▸ **The problem**
If a line of the records contains the string "click", copy it out.

▸ **Data provided**
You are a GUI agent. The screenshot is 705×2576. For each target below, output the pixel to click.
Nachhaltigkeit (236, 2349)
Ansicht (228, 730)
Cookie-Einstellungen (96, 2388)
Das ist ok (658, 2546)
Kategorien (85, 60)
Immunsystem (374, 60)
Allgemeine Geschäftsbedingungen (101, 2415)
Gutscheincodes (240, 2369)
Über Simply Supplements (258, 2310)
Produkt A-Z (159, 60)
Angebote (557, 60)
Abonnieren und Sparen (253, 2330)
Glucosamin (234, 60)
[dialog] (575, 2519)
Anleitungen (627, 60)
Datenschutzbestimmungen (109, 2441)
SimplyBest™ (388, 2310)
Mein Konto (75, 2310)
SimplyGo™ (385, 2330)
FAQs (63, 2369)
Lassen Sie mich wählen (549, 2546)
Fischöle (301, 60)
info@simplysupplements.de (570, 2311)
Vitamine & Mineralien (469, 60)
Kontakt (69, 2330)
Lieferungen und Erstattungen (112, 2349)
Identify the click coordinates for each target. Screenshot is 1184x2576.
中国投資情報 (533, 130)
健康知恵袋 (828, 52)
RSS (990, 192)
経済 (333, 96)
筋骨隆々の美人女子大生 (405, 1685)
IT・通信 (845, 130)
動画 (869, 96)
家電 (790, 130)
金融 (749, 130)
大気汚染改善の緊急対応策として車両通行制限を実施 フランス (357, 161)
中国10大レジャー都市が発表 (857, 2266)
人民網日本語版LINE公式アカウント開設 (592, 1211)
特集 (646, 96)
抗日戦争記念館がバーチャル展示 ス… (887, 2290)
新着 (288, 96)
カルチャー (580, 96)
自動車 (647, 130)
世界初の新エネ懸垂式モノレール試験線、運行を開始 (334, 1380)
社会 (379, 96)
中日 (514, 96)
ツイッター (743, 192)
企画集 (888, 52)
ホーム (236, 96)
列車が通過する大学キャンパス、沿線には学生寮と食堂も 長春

▸ **Answer area**
You are a GUI agent. The screenshot is 705×2576. For each target below, output the pixel to click.
Identify the click coordinates for each target. Screenshot is 1184x2576.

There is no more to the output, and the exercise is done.